La cuisine de l’actu assaisonnée au sens critique
Ludique, pédagogique et politique, la chronique « Mon Œil » représente aussi une révolution formelle à la télévision.
dans l’hebdo N° 1084 Acheter ce numéro
Ça fonctionne comme un rétroviseur, dans lequel se bouscule une mosaïque d’images. Depuis sa création et son premier numéro, en septembre 2007, « Mon Œil » regarde en arrière. La chronique ne balaye pas l’actualité de la semaine écoulée, elle repasse les plats. Avec ses filtres, son tire-bouchon, ses mixers, son shaker. Toute une batterie de cuisine jubilatoire pour livrer une chronique de quelques minutes, gavée d’ingrédients tranchés, retranchés, additionnés. Des images puisées dans la réalité nue des rushs, les archives, le débit Internet, la publicité, les voix de la communication, le tout négocié dans une brinquebale mise en musique, portée par un texte, une voix off. Sujet, verbe, complément et sautes d’humeur, intonations, partis pris. Après, c’est affaire de montage, jusqu’à prendre des allures de fiction. Si le décryptage est un plat qui se mange froid, « Mon Œil », racontant une histoire à la première personne, avec son début et son épilogue, vire implacable. Elle rend aux images ce qu’elles ont de pouvoir, entre collages, allusions et symboles. Elle martyrise le robinet coulant à flots.
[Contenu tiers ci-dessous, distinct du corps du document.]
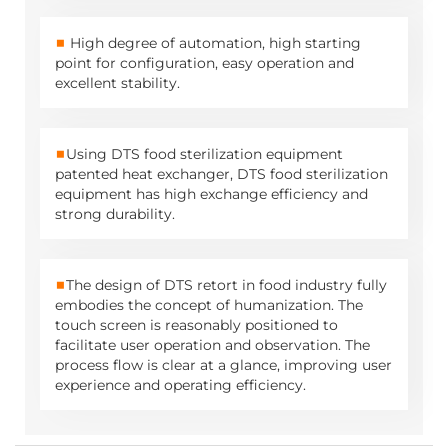
■
High degree of automation, high starting
point for configuration, easy operation and
excellent stability.
■
Using DTS food sterilization equipment
patented heat exchanger, DTS
food sterilization
equipment
has high exchange efficiency and
strong durability.
■
The design of DTS retort in food industry fully
embodies the concept of humanization. The
touch screen is reasonably positioned to
facilitate user operation and observation. The
process flow is clear at a glance, improving user
experience and operating efficiency.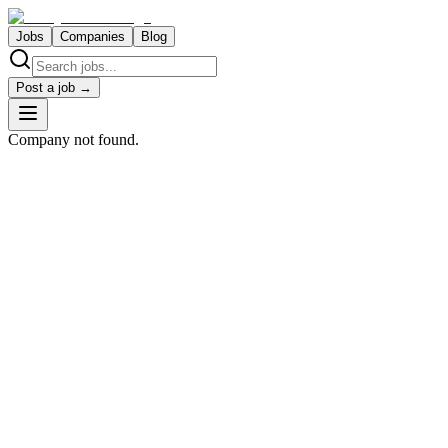
Jobs
Companies
Blog
Post a job →
Company not found.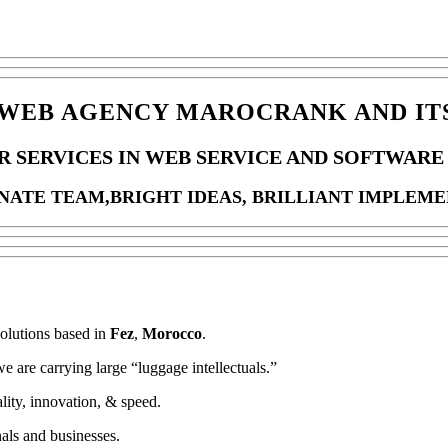
WEB AGENCY MAROCRANK AND ITS
R SERVICES IN WEB SERVICE AND SOFTWARE 
ONATE TEAM,BRIGHT IDEAS, BRILLIANT IMPLEME
solutions based in
Fez
,
Morocco
.
e are carrying large “luggage intellectuals.”
ity, innovation, & speed.
nals and businesses.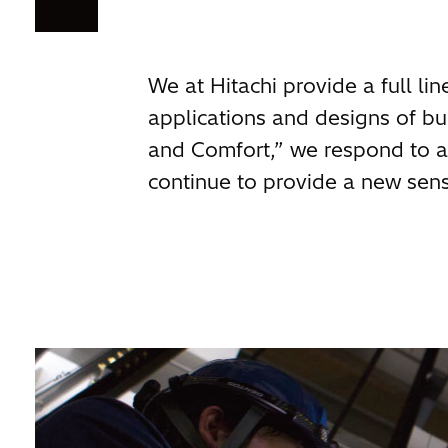
We at Hitachi provide a full li
applications and designs of 
and Comfort,” we respond to al
continue to provide a new sens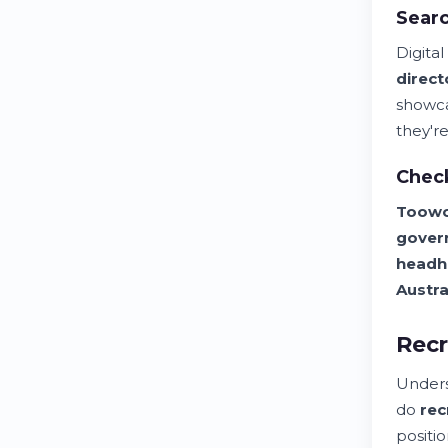
Searc
Digita
direct
showca
they're
Chec
Toow
gover
headh
Austra
Recr
Unders
do
rec
positio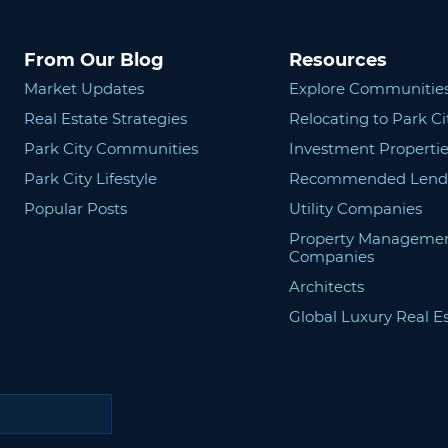
From Our Blog
Resources
Market Updates
Explore Communitie
Real Estate Strategies
Relocating to Park Ci
Park City Communities
Investment Propertie
Park City Lifestyle
Recommended Lend
Popular Posts
Utility Companies
Property Manageme
Companies
Architects
Global Luxury Real E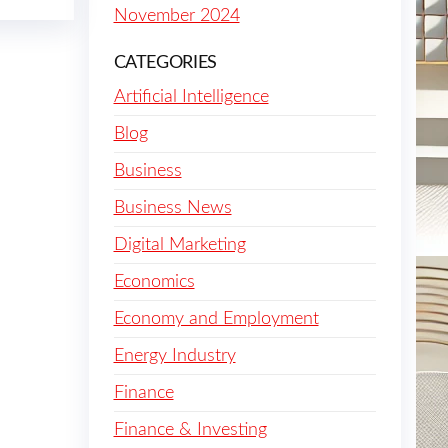
November 2024
CATEGORIES
Artificial Intelligence
Blog
Business
Business News
Digital Marketing
Economics
Economy and Employment
Energy Industry
Finance
Finance & Investing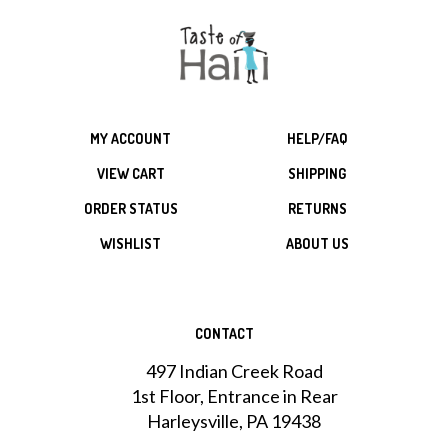
MY ACCOUNT
HELP/FAQ
VIEW CART
SHIPPING
ORDER STATUS
RETURNS
WISHLIST
ABOUT US
CONTACT
497 Indian Creek Road
1st Floor, Entrance in Rear
Harleysville, PA 19438
215-256-1823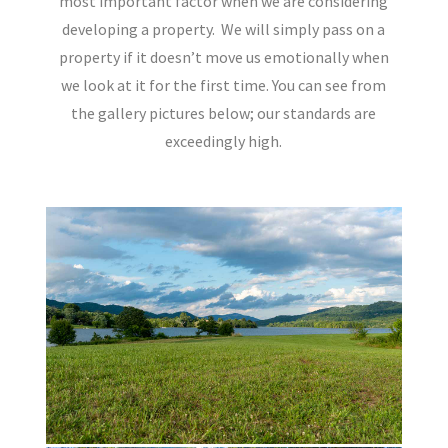
most important factor when we are considering
developing a property.
We will simply pass on a
property if it doesn’t move us emotionally when
we look at it for the first time. You can see from
the gallery pictures below; our standards are
exceedingly high.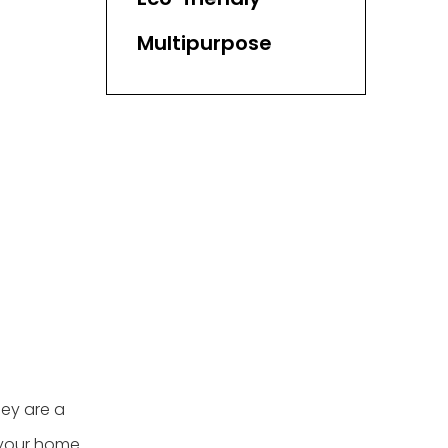
Multipurpose
ey are a
o your home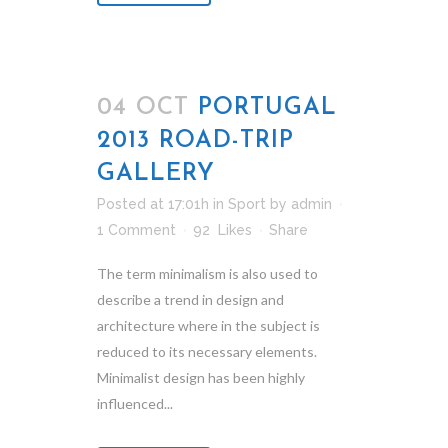
04 OCT
PORTUGAL
2013 ROAD-TRIP
GALLERY
Posted at 17:01h
in
Sport
by
admin
1 Comment
92
Likes
Share
The term minimalism is also used to
describe a trend in design and
architecture where in the subject is
reduced to its necessary elements.
Minimalist design has been highly
influenced...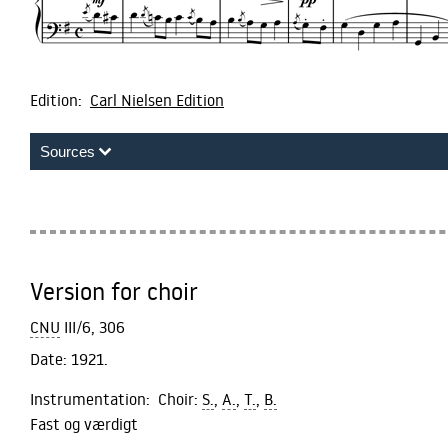
Edition:
Carl Nielsen Edition
Sources
Version for choir
CNU
III/6, 306
Date:
1921.
Instrumentation:
Choir:
S.
,
A.
,
T.
,
B.
Fast og værdigt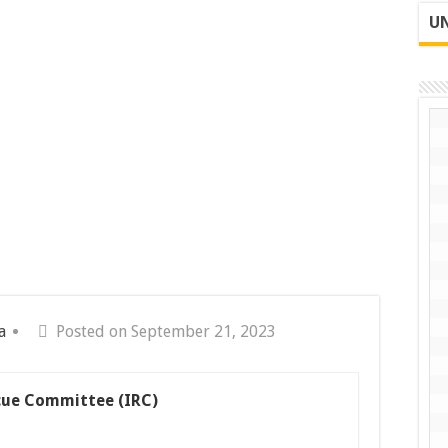
UN
a
Posted on September 21, 2023
cue Committee (IRC)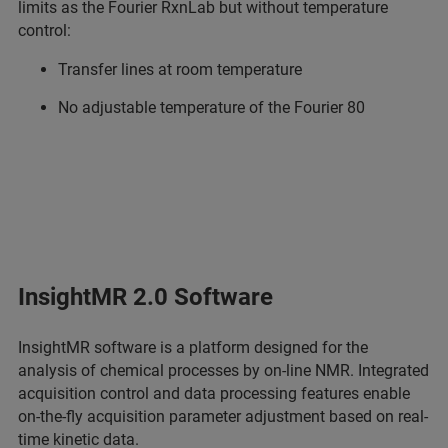
limits as the Fourier RxnLab but without temperature
control:
Transfer lines at room temperature
No adjustable temperature of the Fourier 80
InsightMR 2.0 Software
InsightMR software is a platform designed for the
analysis of chemical processes by on-line NMR. Integrated
acquisition control and data processing features enable
on-the-fly acquisition parameter adjustment based on real-
time kinetic data.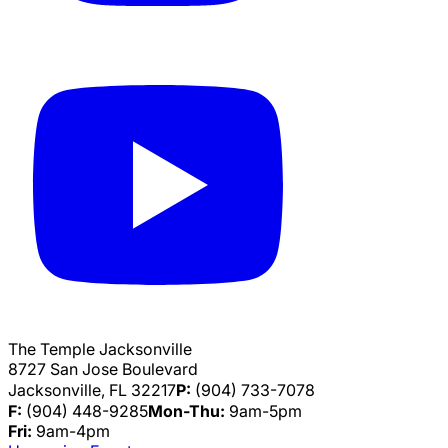
The Temple Jacksonville
8727 San Jose Boulevard
Jacksonville, FL 32217
P:
(904) 733-7078
F:
(904) 448-9285
Mon-Thu:
9am-5pm
Fri:
9am-4pm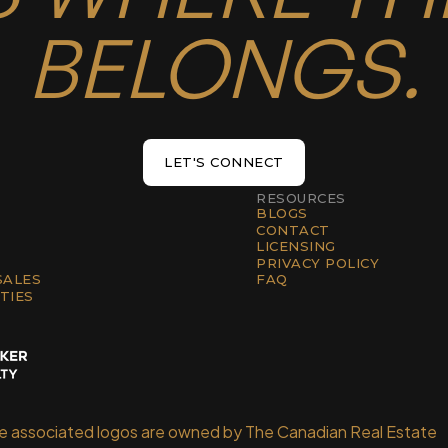
BELONGS.
LET'S CONNECT
LET'S CONNECT
RESOURCES
BLOGS
CONTACT
LICENSING
PRIVACY POLICY
SALES
FAQ
TIES
he associated logos are owned by The Canadian Real Estate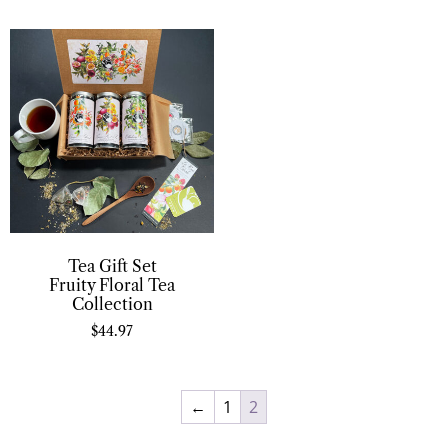
Tea Gift Set
Fruity Floral Tea
Collection
$
44.97
←
1
2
De quoi souligner tous les torts et travers des couleuvres qu’on ferait avaler au téléspectateur. Passent ainsi à la casserole les journaux télévisés, les talk-shows, les conférences de presse, les masses de reportages, d’une dépêche à l’autre. Ce qui fait l’actualité. Et l’information – qu’on veut bien donner.
Secondé par un assistant, un documentaliste en images, quatre monteurs, Michel Mompontet a l’expérience de l’image. La télévision est sa cuisine. Des années de politique étrangère, d’autres à « Envoyé spécial », confronté aux règles du magazine et du documentaire, puis le service culture de France 2. Et voilà maintenant plus de deux ans que la chronique enquille sur le journal de 13 heures du samedi, présenté par Laurent Delahousse. Avec un certain succès : l’audience s’est multipliée par deux depuis septembre 2007. Aujourd’hui, cette « case » du week-end rassemble entre 3,6 et 4 millions de téléspectateurs. Par les temps qui courent et galopent à perte, c’est rassurant.